_REQUIRED ACTION_
Lift out each line of the data that holds "laptop".

_DATA_

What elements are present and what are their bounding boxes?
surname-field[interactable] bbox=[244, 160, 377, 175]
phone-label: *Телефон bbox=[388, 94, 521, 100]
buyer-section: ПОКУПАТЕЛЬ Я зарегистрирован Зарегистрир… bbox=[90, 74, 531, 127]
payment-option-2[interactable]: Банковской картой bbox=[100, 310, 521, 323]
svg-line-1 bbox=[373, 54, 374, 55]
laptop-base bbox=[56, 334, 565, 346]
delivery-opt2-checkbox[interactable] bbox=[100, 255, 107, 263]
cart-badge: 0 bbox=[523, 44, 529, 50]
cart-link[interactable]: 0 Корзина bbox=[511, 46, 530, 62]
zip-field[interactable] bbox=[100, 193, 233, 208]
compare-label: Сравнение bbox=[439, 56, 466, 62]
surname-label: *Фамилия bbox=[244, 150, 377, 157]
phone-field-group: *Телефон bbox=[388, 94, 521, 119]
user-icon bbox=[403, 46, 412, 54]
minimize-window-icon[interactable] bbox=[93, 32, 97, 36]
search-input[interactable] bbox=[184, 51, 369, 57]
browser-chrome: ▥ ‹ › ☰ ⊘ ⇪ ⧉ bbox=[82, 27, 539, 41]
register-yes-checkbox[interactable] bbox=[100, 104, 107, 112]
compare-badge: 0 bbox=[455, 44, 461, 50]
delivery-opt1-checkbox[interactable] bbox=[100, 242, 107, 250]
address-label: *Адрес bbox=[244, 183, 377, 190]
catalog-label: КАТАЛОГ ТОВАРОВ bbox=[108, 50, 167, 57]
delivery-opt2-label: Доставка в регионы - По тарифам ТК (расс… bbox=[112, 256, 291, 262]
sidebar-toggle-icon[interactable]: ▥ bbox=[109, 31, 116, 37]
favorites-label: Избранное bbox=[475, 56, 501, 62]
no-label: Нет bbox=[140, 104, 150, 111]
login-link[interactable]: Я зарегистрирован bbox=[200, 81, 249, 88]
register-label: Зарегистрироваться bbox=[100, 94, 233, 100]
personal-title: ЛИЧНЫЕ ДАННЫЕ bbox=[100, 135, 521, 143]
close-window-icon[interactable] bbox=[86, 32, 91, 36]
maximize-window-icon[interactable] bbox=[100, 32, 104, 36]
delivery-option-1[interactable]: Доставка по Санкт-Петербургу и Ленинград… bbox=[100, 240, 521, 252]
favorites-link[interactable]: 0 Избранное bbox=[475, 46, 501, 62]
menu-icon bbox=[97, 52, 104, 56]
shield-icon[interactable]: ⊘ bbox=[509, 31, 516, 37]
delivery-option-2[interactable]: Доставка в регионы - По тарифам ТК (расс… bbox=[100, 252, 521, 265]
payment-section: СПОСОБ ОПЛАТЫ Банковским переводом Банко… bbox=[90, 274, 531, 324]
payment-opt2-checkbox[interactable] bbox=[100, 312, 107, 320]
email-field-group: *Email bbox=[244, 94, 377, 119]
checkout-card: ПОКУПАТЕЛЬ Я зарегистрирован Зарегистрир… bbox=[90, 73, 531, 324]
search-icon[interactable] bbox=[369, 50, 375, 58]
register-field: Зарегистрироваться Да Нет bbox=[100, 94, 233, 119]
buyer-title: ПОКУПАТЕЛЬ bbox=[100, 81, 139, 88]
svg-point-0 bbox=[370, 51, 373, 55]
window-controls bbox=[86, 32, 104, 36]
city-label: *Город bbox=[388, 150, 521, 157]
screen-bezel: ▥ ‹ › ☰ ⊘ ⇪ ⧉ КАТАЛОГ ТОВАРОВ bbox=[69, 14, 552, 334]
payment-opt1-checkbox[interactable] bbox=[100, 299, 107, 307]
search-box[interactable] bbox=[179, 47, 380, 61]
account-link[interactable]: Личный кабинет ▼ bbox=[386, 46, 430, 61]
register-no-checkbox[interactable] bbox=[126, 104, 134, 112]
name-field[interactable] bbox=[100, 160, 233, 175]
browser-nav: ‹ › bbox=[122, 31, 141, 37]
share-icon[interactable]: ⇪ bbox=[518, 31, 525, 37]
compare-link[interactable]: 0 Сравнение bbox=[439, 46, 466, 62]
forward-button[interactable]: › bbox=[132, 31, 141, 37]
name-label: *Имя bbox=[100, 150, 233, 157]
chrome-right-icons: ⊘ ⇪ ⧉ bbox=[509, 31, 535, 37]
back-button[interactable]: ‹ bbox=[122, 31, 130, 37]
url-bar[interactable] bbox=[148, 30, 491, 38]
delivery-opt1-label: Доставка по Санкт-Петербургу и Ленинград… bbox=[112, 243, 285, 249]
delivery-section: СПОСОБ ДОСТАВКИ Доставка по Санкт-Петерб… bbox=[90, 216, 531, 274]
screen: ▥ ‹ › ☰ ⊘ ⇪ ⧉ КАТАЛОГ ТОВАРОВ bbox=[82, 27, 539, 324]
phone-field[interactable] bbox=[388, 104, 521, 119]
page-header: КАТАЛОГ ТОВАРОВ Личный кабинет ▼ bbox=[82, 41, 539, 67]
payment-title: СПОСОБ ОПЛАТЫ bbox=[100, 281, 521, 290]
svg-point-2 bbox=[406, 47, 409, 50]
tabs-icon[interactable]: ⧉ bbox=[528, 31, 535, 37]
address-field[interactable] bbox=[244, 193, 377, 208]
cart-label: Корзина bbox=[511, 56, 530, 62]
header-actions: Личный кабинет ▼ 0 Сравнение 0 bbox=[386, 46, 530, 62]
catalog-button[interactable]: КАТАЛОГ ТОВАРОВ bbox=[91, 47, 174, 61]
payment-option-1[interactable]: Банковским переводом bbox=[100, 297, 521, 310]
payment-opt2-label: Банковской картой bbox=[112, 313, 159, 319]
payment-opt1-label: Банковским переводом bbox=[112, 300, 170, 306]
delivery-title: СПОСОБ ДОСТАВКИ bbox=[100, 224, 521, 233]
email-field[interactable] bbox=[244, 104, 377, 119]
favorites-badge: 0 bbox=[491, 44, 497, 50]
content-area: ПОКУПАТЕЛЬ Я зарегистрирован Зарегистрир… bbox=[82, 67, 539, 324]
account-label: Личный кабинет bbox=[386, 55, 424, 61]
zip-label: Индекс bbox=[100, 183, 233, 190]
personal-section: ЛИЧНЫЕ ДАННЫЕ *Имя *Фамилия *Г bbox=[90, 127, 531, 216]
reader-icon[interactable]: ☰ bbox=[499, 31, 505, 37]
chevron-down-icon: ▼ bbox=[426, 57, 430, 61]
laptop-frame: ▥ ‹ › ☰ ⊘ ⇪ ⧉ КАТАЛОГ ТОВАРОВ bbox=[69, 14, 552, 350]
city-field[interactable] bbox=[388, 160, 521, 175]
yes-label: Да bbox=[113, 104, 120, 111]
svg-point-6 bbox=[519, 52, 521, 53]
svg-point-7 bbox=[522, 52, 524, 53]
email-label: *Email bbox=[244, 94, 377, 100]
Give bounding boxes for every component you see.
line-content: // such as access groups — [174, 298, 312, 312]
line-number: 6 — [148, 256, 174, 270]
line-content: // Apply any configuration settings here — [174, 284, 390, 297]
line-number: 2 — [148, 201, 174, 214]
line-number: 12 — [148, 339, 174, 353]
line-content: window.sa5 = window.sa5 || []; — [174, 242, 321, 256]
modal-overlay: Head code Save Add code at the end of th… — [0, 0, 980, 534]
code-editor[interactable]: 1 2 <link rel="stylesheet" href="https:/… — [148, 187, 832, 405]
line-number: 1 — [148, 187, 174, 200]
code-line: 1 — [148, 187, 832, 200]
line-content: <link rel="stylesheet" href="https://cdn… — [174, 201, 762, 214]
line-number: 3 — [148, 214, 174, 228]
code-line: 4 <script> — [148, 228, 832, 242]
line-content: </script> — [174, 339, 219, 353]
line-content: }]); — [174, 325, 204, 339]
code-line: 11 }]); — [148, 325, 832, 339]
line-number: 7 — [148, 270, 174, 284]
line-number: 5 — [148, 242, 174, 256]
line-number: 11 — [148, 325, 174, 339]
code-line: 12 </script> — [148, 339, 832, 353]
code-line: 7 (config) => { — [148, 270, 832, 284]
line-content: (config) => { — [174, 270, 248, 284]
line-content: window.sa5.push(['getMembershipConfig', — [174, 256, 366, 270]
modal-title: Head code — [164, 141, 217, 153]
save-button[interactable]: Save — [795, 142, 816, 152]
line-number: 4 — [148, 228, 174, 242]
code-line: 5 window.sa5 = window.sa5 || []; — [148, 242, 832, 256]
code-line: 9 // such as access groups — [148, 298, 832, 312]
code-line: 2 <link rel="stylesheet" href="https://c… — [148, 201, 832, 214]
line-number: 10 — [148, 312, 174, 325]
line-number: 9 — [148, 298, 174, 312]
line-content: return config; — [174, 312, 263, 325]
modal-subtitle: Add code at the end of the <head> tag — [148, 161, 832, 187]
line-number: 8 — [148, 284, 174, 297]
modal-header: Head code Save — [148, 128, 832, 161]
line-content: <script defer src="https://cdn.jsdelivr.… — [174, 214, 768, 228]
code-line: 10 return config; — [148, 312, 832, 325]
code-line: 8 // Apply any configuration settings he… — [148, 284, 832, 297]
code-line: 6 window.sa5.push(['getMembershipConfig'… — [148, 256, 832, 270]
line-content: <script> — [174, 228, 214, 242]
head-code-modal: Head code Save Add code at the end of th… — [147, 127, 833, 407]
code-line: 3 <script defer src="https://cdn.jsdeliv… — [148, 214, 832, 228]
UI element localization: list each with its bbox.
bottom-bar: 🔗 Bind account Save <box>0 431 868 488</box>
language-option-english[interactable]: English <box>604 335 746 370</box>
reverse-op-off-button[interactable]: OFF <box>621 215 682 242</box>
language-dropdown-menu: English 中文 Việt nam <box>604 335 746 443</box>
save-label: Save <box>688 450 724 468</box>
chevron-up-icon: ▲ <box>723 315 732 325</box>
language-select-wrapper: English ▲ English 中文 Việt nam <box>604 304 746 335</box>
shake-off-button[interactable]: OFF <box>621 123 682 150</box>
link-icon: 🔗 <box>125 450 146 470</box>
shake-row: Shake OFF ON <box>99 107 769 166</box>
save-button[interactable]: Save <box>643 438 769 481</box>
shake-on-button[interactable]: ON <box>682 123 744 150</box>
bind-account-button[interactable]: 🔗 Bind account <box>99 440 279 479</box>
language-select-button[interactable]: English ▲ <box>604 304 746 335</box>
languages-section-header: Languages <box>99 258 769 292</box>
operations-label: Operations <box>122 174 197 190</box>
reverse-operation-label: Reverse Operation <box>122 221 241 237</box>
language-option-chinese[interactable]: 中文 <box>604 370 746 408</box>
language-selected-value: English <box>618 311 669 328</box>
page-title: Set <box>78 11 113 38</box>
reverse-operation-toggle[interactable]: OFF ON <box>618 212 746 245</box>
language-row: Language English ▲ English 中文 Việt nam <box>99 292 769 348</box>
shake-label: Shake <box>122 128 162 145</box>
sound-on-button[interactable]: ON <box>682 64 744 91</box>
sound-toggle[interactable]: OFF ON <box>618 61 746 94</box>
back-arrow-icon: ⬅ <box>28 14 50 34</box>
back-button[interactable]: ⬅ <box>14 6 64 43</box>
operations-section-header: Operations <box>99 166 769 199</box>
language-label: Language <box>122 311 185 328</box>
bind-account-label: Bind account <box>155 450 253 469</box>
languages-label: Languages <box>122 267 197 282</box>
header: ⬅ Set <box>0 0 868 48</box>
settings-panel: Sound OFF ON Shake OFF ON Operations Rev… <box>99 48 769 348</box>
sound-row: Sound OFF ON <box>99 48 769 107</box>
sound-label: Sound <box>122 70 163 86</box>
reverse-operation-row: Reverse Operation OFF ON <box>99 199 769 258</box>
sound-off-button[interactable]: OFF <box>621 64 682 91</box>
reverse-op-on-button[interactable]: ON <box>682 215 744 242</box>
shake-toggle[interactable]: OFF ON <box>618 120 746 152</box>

_SOLUTION TO THIS PROBLEM_
laptop-base bbox=[56, 334, 565, 346]
laptop-frame: ▥ ‹ › ☰ ⊘ ⇪ ⧉ КАТАЛОГ ТОВАРОВ bbox=[69, 14, 552, 350]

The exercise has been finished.